[Document understanding data]

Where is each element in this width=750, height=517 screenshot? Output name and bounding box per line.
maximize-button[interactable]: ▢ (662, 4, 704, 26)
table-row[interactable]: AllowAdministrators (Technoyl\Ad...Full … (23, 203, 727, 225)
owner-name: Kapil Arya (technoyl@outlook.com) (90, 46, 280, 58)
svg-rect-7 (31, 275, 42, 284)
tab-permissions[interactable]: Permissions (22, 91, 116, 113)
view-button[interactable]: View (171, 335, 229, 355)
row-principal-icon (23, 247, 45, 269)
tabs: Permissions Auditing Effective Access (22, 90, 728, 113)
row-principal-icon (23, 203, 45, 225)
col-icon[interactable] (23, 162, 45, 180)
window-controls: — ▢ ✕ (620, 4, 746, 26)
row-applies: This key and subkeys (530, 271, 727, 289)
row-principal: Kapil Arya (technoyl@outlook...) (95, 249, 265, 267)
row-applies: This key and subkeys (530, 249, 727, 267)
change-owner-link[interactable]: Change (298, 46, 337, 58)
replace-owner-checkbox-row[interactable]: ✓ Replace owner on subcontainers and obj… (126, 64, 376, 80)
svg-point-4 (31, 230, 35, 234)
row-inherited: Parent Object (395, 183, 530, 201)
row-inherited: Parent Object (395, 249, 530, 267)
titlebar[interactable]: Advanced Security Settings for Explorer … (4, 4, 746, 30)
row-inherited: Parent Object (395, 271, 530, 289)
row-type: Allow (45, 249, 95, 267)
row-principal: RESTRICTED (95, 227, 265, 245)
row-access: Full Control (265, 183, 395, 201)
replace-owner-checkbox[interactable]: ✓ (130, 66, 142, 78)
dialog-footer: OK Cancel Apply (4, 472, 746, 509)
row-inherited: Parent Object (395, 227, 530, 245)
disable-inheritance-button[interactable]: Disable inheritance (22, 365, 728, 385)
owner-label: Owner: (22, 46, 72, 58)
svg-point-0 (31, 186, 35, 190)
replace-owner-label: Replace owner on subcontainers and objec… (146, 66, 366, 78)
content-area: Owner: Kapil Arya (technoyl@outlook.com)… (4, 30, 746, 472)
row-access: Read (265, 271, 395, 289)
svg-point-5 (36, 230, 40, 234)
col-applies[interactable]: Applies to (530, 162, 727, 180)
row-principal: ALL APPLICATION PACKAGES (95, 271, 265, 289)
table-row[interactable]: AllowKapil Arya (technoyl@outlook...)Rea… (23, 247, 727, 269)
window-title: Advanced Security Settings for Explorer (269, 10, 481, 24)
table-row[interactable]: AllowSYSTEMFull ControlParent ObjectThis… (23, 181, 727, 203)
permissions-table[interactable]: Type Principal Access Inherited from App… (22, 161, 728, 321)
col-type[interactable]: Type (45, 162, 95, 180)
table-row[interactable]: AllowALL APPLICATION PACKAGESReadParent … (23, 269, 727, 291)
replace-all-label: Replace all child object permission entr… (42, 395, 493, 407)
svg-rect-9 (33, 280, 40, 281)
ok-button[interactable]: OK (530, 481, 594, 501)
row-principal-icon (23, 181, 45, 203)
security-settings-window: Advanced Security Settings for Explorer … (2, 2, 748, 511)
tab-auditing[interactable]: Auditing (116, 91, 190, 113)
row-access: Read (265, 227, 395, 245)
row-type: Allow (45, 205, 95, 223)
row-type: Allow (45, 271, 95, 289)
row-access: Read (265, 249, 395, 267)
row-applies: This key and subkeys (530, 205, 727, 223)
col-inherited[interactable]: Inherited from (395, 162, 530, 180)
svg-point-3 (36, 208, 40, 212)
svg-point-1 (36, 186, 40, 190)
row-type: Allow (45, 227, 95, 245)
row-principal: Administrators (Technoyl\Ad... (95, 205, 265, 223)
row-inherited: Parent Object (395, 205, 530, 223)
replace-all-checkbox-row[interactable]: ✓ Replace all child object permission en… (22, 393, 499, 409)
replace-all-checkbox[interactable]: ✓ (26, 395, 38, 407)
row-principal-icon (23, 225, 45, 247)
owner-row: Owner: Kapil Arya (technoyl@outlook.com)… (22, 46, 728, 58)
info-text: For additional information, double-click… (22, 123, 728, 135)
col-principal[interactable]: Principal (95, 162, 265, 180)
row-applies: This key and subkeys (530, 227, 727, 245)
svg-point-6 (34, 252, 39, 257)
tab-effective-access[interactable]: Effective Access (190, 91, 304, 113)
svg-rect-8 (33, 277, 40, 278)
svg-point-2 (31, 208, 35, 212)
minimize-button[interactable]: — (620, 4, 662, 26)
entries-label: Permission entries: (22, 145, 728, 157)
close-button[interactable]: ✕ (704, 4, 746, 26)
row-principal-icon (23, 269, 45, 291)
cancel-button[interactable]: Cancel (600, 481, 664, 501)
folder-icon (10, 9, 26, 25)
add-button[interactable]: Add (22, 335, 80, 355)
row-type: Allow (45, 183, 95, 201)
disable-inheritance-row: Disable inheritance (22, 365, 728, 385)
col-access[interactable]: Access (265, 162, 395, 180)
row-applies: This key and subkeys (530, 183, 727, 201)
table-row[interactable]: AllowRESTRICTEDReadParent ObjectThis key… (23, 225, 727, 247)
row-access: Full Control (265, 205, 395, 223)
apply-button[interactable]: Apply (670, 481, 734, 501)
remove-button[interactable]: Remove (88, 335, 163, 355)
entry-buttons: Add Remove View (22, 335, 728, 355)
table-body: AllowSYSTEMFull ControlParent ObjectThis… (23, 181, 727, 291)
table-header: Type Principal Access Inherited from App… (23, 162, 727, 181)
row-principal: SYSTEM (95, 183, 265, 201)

— HOW TO COMPLETE THIS TASK —
Each line above that includes "icon" should be shown.

— EXPECTED OUTPUT —
row-principal-icon (23, 247, 45, 269)
row-principal-icon (23, 203, 45, 225)
col-icon[interactable] (23, 162, 45, 180)
row-principal-icon (23, 181, 45, 203)
row-principal-icon (23, 225, 45, 247)
row-principal-icon (23, 269, 45, 291)
folder-icon (10, 9, 26, 25)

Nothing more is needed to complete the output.